Facebook and employment
Facebook is probably not the first place you turn, when you think about new hires, or anything employment related really, but that is changing. This week, as first discovered by Sociobits, Facebook quietly added a new section to users’ profiles entitled: “professional skills.”
You can find this new gem under the “about” section of your profile. Then, click “edit” under “work and education.” Now, you can start typing in skills. However, this is not just a box to enter your skills and impress your friends. Once you have entered skills, they become very much like LinkedIn: you are connected to other people who have your same skills, only via Facebook pages. This allows employers to see what qualifications a candidate possesses. And once a professional skill is tagged, the user’s profile becomes effortlessly accessible through a “graph search.”
What does this really mean for you and your business?
You need to add a skill set to your own Facebook page to ensure that you are connected with the right people. It is important to do more than just add the skills in to the box; you should be using these new connections to their full potential. You can use these skills for fact checking, recruitment, and retention.
For example, if you are connected to existing employees and their skill set does not even resemble the job they do for you, this could signal you are about to lose a member of your team. By the same token, this is a great way to find a freelancer or new employee.

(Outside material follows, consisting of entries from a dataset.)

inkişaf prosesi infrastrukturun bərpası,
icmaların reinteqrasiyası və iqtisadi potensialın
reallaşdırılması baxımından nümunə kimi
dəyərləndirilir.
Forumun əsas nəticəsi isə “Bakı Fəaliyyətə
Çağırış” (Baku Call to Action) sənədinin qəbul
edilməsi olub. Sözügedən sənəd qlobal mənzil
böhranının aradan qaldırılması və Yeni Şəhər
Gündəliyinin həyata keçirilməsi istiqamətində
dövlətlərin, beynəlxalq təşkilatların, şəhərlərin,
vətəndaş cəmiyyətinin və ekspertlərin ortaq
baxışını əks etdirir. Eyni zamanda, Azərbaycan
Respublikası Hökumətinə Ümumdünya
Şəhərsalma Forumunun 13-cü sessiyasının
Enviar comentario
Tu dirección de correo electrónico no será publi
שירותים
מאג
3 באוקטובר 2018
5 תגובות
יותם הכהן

You can add and remove skills as necessary, making this a very useful way to find people. However, you could also get users who use this new feature for entertainment purposes. Soon you will see “Final Cut proficient” with “gangnam style master.”

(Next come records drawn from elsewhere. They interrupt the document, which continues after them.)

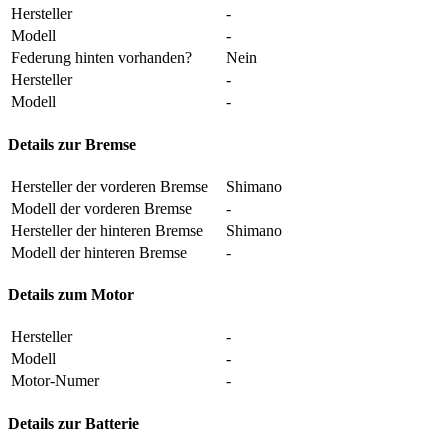
Hersteller
-
Modell
-
Federung hinten vorhanden?
Nein
Hersteller
-
Modell
-
Details zur Bremse
Hersteller der vorderen Bremse
Shimano
Modell der vorderen Bremse
-
Hersteller der hinteren Bremse
Shimano
Modell der hinteren Bremse
-
Details zum Motor
Hersteller
-
Modell
-
Motor-Numer
-
Details zur Batterie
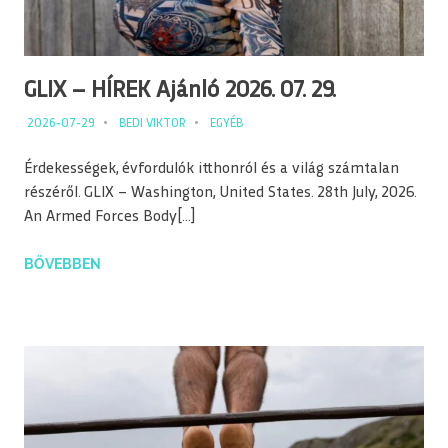
GLIX – HÍREK Ajánló 2026. 07. 29.
2026-07-29
BEDI VIKTOR
EGYÉB
Érdekességek, évfordulók itthonról és a világ számtalan
részéről. GLIX – Washington, United States. 28th July, 2026.
An Armed Forces Body[…]
BŐVEBBEN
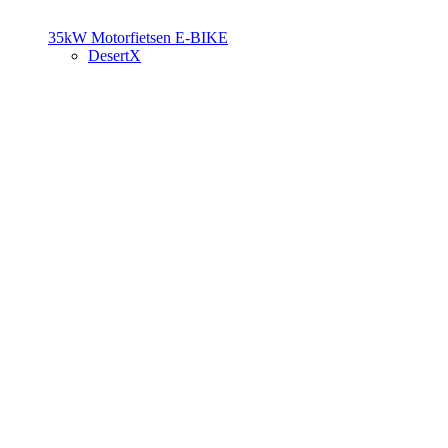
35kW Motorfietsen
E-BIKE
DesertX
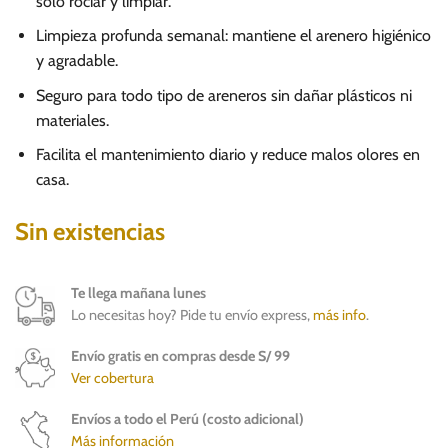
solo rociar y limpiar.
Limpieza profunda semanal: mantiene el arenero higiénico
y agradable.
Seguro para todo tipo de areneros sin dañar plásticos ni
materiales.
Facilita el mantenimiento diario y reduce malos olores en
casa.
Sin existencias
Te llega mañana lunes
Lo necesitas hoy? Pide tu envío express,
más info
.
Envío gratis en compras desde S/ 99
Ver cobertura
Envíos a todo el Perú (costo adicional)
Más información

It should also be noted that Facebook savvy users, or users who simply enjoy their privacy, can turn this feature from the default “public” setting, to “private.” This, of course assumes they want to, and since most people come to Facebook to share, I would imagine the majority of users will leave the setting “public.”
And this could be the biggest hurdle to this new feature: mixing your personal life with your professional life. Is it a bad idea? Or is it becoming necessary to remain a part of the competitive job market? I think only time will tell.